Search code examples
pythonpandasscikit-learndata-cleaningmultivalue

Python pandas - extracting multi-value attributes


I just started with Python and wanted to do data preparation with the numpy/pandas package on the Movielens dataset (especially the the file with MovieID, Movie Name and Year as well as Genre).

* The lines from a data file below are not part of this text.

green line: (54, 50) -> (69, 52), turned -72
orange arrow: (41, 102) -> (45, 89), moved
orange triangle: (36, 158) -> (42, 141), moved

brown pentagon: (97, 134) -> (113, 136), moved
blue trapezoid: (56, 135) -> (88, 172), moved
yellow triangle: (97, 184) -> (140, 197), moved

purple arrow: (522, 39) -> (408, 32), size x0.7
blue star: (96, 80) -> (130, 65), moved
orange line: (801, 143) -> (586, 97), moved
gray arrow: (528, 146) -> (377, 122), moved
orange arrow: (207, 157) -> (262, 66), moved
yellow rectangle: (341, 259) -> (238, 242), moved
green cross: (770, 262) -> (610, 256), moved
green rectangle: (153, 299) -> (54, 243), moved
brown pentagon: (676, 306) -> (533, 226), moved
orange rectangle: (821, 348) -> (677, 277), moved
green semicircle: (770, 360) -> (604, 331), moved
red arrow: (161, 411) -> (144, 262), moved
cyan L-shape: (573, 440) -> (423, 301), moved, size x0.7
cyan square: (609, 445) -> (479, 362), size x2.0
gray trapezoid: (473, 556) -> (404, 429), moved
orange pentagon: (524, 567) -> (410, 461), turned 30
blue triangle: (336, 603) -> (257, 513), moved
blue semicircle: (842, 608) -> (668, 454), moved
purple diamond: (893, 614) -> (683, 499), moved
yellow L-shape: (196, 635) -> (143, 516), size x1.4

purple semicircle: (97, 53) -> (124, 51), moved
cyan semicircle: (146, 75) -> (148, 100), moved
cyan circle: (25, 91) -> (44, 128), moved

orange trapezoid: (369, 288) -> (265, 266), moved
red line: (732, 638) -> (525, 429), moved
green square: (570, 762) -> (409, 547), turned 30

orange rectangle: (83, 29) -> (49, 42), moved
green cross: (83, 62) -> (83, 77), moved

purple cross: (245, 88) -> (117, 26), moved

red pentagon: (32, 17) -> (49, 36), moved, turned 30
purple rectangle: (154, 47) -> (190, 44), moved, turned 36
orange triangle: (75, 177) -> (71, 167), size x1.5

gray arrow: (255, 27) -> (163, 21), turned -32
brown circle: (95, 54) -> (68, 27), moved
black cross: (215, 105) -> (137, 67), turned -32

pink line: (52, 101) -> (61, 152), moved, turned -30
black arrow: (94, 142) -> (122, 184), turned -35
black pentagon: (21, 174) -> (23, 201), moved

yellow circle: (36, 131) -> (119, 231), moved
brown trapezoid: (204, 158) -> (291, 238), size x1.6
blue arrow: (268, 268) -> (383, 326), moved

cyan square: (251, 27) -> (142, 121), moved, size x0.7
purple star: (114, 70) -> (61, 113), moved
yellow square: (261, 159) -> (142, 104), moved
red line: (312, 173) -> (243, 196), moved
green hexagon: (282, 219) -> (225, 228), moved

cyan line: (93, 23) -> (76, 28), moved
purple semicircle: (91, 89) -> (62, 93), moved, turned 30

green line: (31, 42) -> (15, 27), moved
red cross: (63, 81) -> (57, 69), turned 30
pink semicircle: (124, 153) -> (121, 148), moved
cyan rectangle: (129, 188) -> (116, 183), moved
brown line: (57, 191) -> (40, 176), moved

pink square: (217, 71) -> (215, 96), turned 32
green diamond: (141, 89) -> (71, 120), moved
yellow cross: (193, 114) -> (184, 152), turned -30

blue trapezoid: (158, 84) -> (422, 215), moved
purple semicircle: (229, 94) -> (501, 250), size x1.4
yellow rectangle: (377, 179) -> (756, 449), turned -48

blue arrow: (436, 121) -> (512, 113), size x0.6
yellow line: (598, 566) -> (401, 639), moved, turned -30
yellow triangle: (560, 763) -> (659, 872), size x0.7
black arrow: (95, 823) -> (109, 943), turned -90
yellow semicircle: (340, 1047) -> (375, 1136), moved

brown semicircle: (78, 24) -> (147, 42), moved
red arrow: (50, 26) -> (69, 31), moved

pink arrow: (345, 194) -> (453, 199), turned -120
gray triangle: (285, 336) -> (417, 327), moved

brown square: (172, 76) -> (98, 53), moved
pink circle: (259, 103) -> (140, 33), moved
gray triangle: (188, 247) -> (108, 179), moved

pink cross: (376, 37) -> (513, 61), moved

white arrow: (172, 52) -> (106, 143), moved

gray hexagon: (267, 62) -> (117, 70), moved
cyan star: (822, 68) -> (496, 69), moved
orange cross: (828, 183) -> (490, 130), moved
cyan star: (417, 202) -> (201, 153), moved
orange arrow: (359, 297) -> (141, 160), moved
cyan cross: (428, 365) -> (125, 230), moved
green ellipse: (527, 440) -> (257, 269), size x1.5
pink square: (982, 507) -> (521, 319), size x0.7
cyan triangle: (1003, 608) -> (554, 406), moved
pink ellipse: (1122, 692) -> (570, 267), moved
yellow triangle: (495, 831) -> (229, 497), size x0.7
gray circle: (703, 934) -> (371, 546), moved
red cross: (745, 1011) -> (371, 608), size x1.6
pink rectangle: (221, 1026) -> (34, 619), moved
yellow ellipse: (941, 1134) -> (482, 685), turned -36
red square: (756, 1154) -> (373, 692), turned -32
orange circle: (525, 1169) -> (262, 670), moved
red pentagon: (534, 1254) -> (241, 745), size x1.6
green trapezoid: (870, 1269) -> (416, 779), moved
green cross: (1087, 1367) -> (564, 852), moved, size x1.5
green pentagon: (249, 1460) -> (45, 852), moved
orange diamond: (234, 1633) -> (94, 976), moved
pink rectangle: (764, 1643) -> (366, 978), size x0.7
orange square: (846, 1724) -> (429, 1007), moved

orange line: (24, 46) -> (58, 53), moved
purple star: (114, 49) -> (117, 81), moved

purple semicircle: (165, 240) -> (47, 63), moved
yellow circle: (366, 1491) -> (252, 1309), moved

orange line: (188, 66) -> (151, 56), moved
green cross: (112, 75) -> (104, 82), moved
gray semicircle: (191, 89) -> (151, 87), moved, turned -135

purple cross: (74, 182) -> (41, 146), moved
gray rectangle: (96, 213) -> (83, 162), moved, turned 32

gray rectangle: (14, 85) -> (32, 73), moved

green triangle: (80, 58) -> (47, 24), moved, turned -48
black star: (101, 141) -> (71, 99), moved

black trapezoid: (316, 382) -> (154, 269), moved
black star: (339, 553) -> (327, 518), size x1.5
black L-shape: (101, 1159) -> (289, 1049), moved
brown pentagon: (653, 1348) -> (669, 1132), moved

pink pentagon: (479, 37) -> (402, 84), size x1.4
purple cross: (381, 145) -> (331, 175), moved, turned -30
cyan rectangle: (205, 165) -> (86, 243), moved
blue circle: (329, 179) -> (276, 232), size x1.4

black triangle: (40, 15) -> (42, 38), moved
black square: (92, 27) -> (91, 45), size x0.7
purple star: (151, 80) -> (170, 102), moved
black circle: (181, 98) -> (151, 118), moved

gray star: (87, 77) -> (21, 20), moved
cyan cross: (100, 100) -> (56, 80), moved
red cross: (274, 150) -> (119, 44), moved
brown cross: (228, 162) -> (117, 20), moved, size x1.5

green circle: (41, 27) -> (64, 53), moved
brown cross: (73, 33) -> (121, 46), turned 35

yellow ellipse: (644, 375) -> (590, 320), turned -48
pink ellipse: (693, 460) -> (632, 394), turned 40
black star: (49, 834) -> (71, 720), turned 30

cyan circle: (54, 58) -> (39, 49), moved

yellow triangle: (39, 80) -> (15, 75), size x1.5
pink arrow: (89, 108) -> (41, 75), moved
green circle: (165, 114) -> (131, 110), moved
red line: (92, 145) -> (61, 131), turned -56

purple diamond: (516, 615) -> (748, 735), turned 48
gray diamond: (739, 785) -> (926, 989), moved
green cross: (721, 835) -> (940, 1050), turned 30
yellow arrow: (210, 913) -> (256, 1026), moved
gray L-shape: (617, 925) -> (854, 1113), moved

Screenshot: movielens - movie dataset

The column Genre is a multi-value column which is a problem for me since I want to try using machine learning algorithms on the datasets.

Aim: I want to have a yes/no or 0/1 information about which genre the movie falls in and which not.

Idea: Check if the 'Genre' column contains the column name of the appended columns (single genre names). If so, write yes, otherwise write now in the cell. And this iterate over all the new columns and all the rows.

Done so far: I appended empty/NaN columns to the dataframe for each Genre. And I also tried with dataframe.iloc['Genre'].str.contains(list(dataframe)[4]) which gave me the result TRUE or FALSE if the names matched or not. But how can I iterate and write in the cells in an elegant way?

Many thanks in advance. Best, Marcel

EDIT: Here you will find what I achieved so far. I split the data in the Genre column with the pipe separator, renamed the columns and appended the new columns and deleted the old column. If I now use the get_dummies function on all the columns, it creates e.g. a 'Genre1_Action', 'Genre1_Adventure', ..., 'Genre3Thriller', according to the text values displayed in the cell of the Genre cells. What I want to achieve is that each Genre gets its single columns for each movie.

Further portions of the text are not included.